春の高校野球の出場校が選抜された。テレビや新聞で喜ぶ生徒達の姿が報道される一方、選抜されなかった生徒達の落胆ぶりは今年も報道されなかった。スポーツの大会なのに、なぜ勝敗でなく選抜なのか、高校部活動の現場にいる者には理由がよくわからない。
主催する毎日新聞社の朝刊に各地区の選考過程が載っている。”東海地区の3校目は4強の加藤学園と藤枝明誠を比較。準決勝で県岐阜商と延長戦を演じた加藤学園、右腕・肥沼の安定感もあって上回るとされた。”とある。3位決定戦を行えばいいではないか。
選考方法を抜粋すると、”選考委員会が基準に基づいて厳正、公平な会議を開き、出場校を選出する”、とある。厳正、公平な会議、とあるが、スポーツにおける公平さとはルールに基づいた勝敗ではなかろうか。
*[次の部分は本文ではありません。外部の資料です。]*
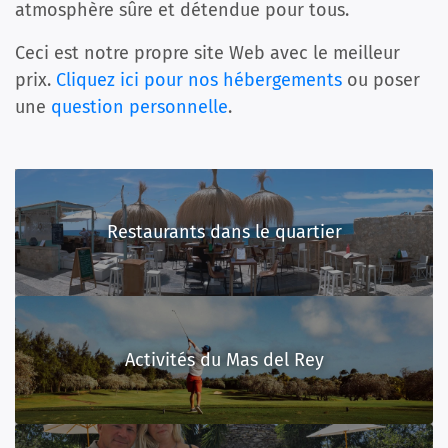
atmosphère sûre et détendue pour tous.
Ceci est notre propre site Web avec le meilleur
prix.
Cliquez ici pour nos hébergements
ou poser
une
question personnelle
.
Restaurants dans le quartier
Activités du Mas del Rey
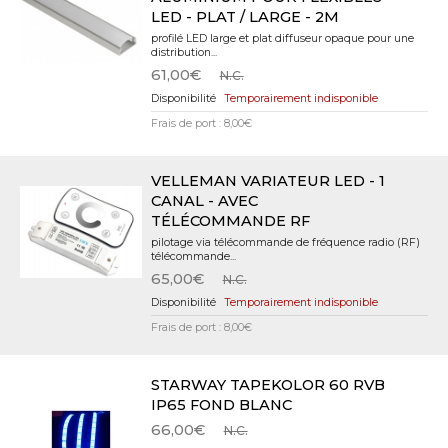
LED - PLAT / LARGE - 2M
profilé LED large et plat diffuseur opaque pour une
distribution...
61,00€
N.C.
Temporairement indisponible
Frais de port : 8,00€
VELLEMAN VARIATEUR LED - 1
CANAL - AVEC
TÉLÉCOMMANDE RF
pilotage via télécommande de fréquence radio (RF)
télécommande...
65,00€
N.C.
Temporairement indisponible
Frais de port : 8,00€
STARWAY TAPEKOLOR 60 RVB
IP65 FOND BLANC
66,00€
N.C.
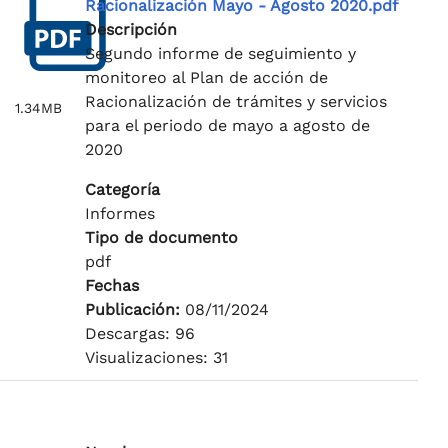
Racionalización Mayo - Agosto 2020.pdf
Descripción
Segundo informe de seguimiento y
monitoreo al Plan de acción de
Racionalización de trámites y servicios
1.34MB
para el periodo de mayo a agosto de
2020
Categoría
Informes
Tipo de documento
pdf
Fechas
Publicación:
08/11/2024
Descargas: 96
Visualizaciones: 31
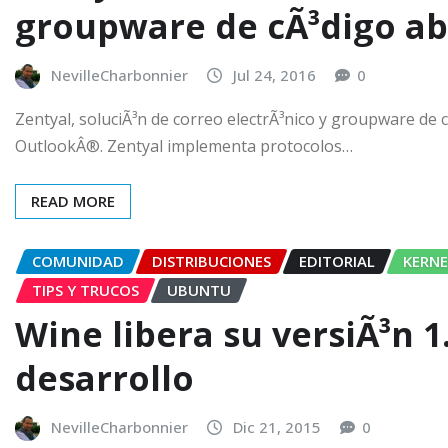
groupware de cÃ³digo ab
NevilleCharbonnier
Jul 24, 2016
0
Zentyal, soluciÃ³n de correo electrÃ³nico y groupware de 
OutlookÂ®. Zentyal implementa protocolos…
READ MORE
COMUNIDAD
DISTRIBUCIONES
EDITORIAL
KERNE
TIPS Y TRUCOS
UBUNTU
Wine libera su versiÃ³n 1
desarrollo
NevilleCharbonnier
Dic 21, 2015
0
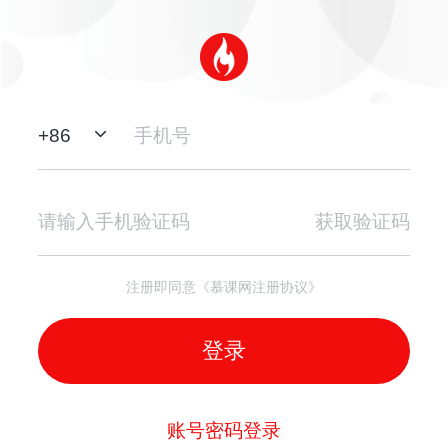
+
86
获取验证码
注册即同意《慕课网注册协议》
登录
账号密码登录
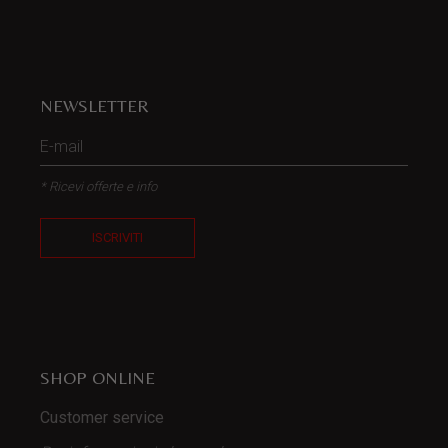
NEWSLETTER
* Ricevi offerte e info
ISCRIVITI
SHOP ONLINE
Customer service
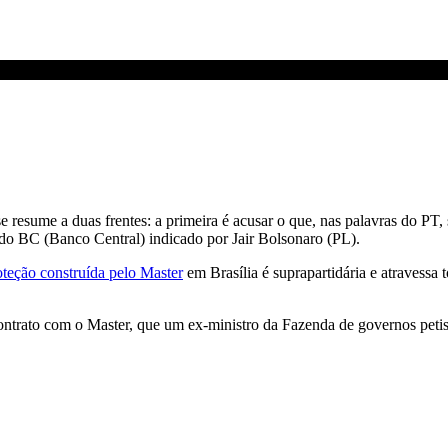
se resume a duas frentes:
a primeira é acusar o que, nas palavras do PT,
do BC (Banco Central) indicado por Jair Bolsonaro (PL).
oteção construída pelo Master
em Brasília é suprapartidária e atravessa t
ntrato com o Master, que um ex-ministro da Fazenda de governos peti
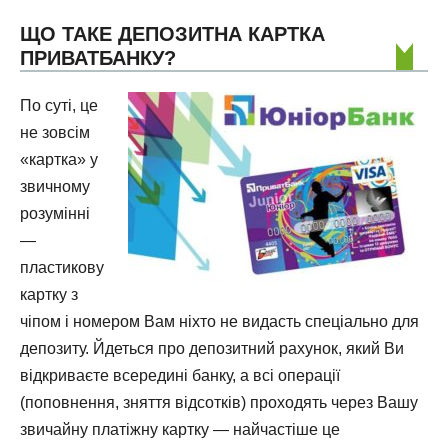
ЩО ТАКЕ ДЕПОЗИТНА КАРТКА
ПРИВАТБАНКУ?
По суті, це
не зовсім
«картка» у
звичному
розумінні
—
пластикову
картку з
чіпом і номером Вам ніхто не видасть спеціально для
депозиту. Йдеться про депозитний рахунок, який Ви
відкриваєте всередині банку, а всі операції
(поповнення, зняття відсотків) проходять через Вашу
звичайну платіжну картку — найчастіше це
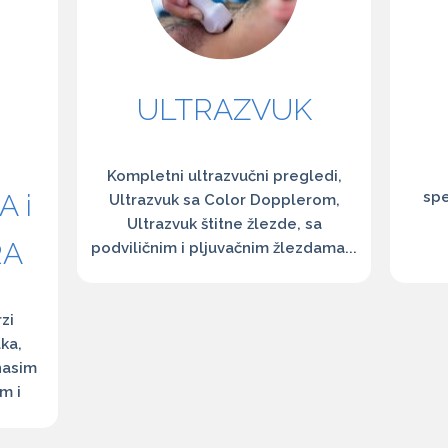
ULTRAZVUK
Kompletni ultrazvučni pregledi,
A i
spe
Ultrazvuk sa Color Dopplerom,
Ultrazvuk štitne žlezde, sa
RA
podviličnim i pljuvačnim žlezdama...
zi
ka,
nasim
m i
古代ギリシャの遺産である民主主義は、オリンピックを基にして誕生したという。オリンピックの競争的な雰囲気はアスリートだけでなく、観衆の政治家や哲学者、貴族、詩人などにも影響を与えた。公に意見を戦わせる討論が文化として定着したという。オリンピックが始まってから約200年後、ルールに基づいた競争と公開討論の慣習は次第に、アテネの政府にも根付くようになったそうだ。このように、スポーツは社会をリードする役割を担っている、といえる。
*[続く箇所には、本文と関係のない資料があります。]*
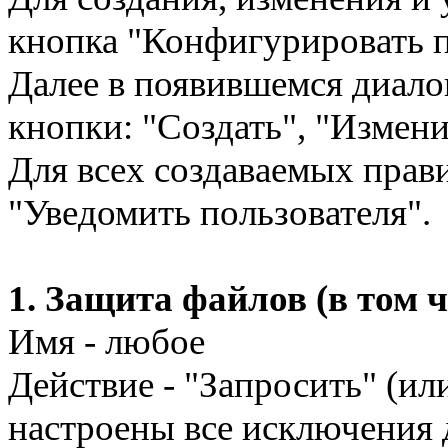
кнопка "Конфигурировать п
Далее в появившемся диало
кнопки: "Создать", "Измени
Для всех создаваемых прав
"Уведомить пользователя".
1. Защита файлов (в том 
Имя - любое
Действие - "Запросить" (ил
настроены все исключения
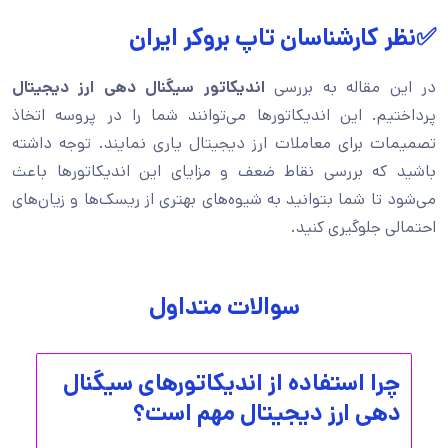
✅نظر کارشناسان تاپ بروکر ایران
در این مقاله به بررسی
اندیکاتور سیگنال دهی ارز‌ دیجیتال
پرداختیم. این اندیکاتورها می‌توانند شما را در پروسه اتخاذ
تصمیمات برای معاملات ارز دیجیتال یاری نمایند. توجه داشته
باشید که بررسی نقاط ضعف و مزایای این اندیکاتورها باعث
می‌شود تا شما بتوانید به شیوه‌های بهتری از ریسک‌ها و زیان‌های
احتمالی جلوگیری کنید.
سوالات متداول
چرا استفاده از اندیکاتورهای سیگنال
دهی ارز دیجیتال مهم است؟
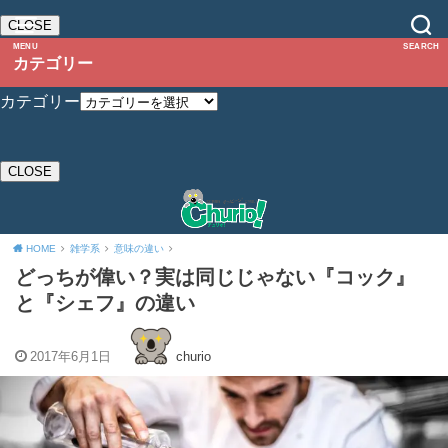
CLOSE
MENU
SEARCH
カテゴリー
カテゴリー
CLOSE
HOME
雑学系
意味の違い
どっちが偉い？実は同じじゃない『コック』
と『シェフ』の違い
2017年6月1日
churio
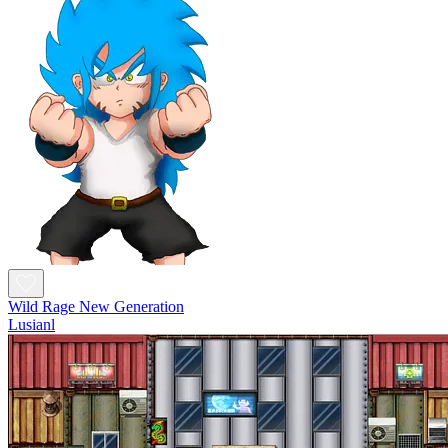
Wild Rage New Generation
Lusianl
競争による敗者は敗戦を学習の機会ととらえ、成長していく機会を得ることになる。公正な競争は参加者全員の技能を向上させる。選考委員会は21世紀枠を基準にしたがい選考する大切な役割を担えばいい。
一年前、甲子園大会に出場した野球部員が応援してくれた同じ高校のダンス同好会の有料発表会にユニホーム姿で出演したことが問題になった。日本高野連が「高校野球の商業的利用にあたる」として処分を一時、検討したためで、その硬直した姿勢に批判が集中した。
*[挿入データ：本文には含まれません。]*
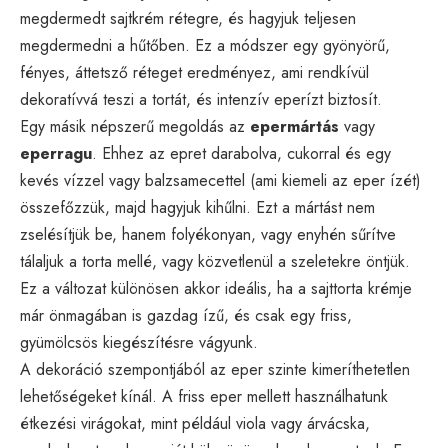
megdermedt sajtkrém rétegre, és hagyjuk teljesen
megdermedni a hűtőben. Ez a módszer egy gyönyörű,
fényes, áttetsző réteget eredményez, ami rendkívül
dekoratívvá teszi a tortát, és intenzív eperízt biztosít.
Egy másik népszerű megoldás az
epermártás
vagy
eperragu
. Ehhez az epret darabolva, cukorral és egy
kevés vízzel vagy balzsamecettel (ami kiemeli az eper ízét)
összefőzzük, majd hagyjuk kihűlni. Ezt a mártást nem
zselésítjük be, hanem folyékonyan, vagy enyhén sűrítve
tálaljuk a torta mellé, vagy közvetlenül a szeletekre öntjük.
Ez a változat különösen akkor ideális, ha a sajttorta krémje
már önmagában is gazdag ízű, és csak egy friss,
gyümölcsös kiegészítésre vágyunk.
A dekoráció szempontjából az eper szinte kimeríthetetlen
lehetőségeket kínál. A friss eper mellett használhatunk
étkezési virágokat, mint például viola vagy árvácska,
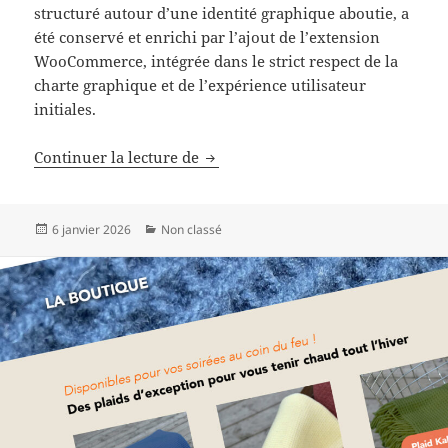
structuré autour d’une identité graphique aboutie, a
été conservé et enrichi par l’ajout de l’extension
WooCommerce, intégrée dans le strict respect de la
charte graphique et de l’expérience utilisateur
initiales.
Boutique en ligne Monkey Park
Continuer la lecture de
Publié
Catégories
6 janvier 2026
Non classé
le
また、昨今のスポーツ界の不祥事は、いずれもプレーヤーでなく、協会や連盟の権力が強すぎるために起こったのではなかろうか。この高野連の”選抜”は旧態依然の日本スポーツ界を象徴している。”出場校の選抜”という権力が強すぎるせいか、高校野球の現場からの改善を求める提案は困難を極め、議論すらおこらないようである。
選考委員会ファーストでなく、プレーヤーファーストの高校野球界、スポーツ界を高校部活動の現場から提案したい。